Her fani gibi günahları ve sevaplarıyla bu dünyadan göçtü. Biz her ne diyor olursak olalım o şu an günahlarının hesabını vermektedir ve sorgusu başlamıştır. 





18 Ocak 2013, 19.18
Böyle bir başlıkla bu yazıyı yazan DIGOR' u tebrik ederim. Birand, ''dualarınızla gidiyorum , iyileşip aranıza döneceğim''  demiş son giderken.
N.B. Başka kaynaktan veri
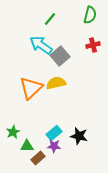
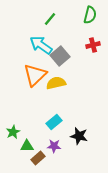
orange triangle: moved 4 px right, 13 px up
cyan rectangle: moved 11 px up
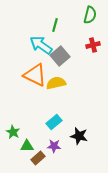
green line: moved 5 px right, 6 px down; rotated 24 degrees counterclockwise
orange triangle: rotated 50 degrees counterclockwise
green star: rotated 16 degrees counterclockwise
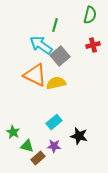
green triangle: rotated 16 degrees clockwise
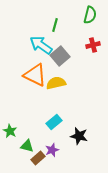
green star: moved 3 px left, 1 px up
purple star: moved 2 px left, 4 px down; rotated 24 degrees counterclockwise
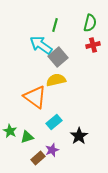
green semicircle: moved 8 px down
gray square: moved 2 px left, 1 px down
orange triangle: moved 22 px down; rotated 10 degrees clockwise
yellow semicircle: moved 3 px up
black star: rotated 24 degrees clockwise
green triangle: moved 9 px up; rotated 32 degrees counterclockwise
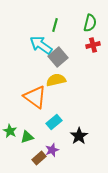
brown rectangle: moved 1 px right
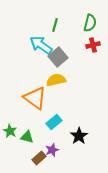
orange triangle: moved 1 px down
green triangle: rotated 32 degrees clockwise
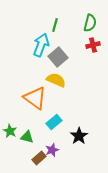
cyan arrow: rotated 75 degrees clockwise
yellow semicircle: rotated 36 degrees clockwise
Aslında sona giderken. 
Başlıkta dediğin gibi Bir Anda Gitti...
Allah Rahmet eylesin.
19 Ocak 2013, 19.28
Mebrur,
Aydın Doğan ile alakalı verdiğiniz yanıt beni lise yıllarıma götürdü ve güldürdü.:)
Mantık dersimiz vardı ve "Kıyas" konusu işleniyordu. "Hatalı mantık" diye bir kavram vardı o konu işlenirken "Portakal turuncudur, havuç ta turuncudur, o halde bütün havuçlar portakaldır." türü garip örneklemeler çok ilgimizi çekmiş, birbirimizle dalga geçmiştik o dönem, benzer manyık örneklemeleri kulanarak.

Sizin yanıta baktığımda benzer örneği gördüm.:)
Yani şimdi -Eğer iddialaranızı doğru varsayarsak- A. Doğan "basının karanlık tarafını temsil ediyor"sa Doğan Gurubu'nun binlerce çalışanı mafia üyesidir.(!) -bu mantıkla...:)
Oldu mu bu şimdi?
Elbette olmadı.
Ama "Olsa da olmasa da..." diyorsanız kolaya sapıp,diyecek tek lafım yok size.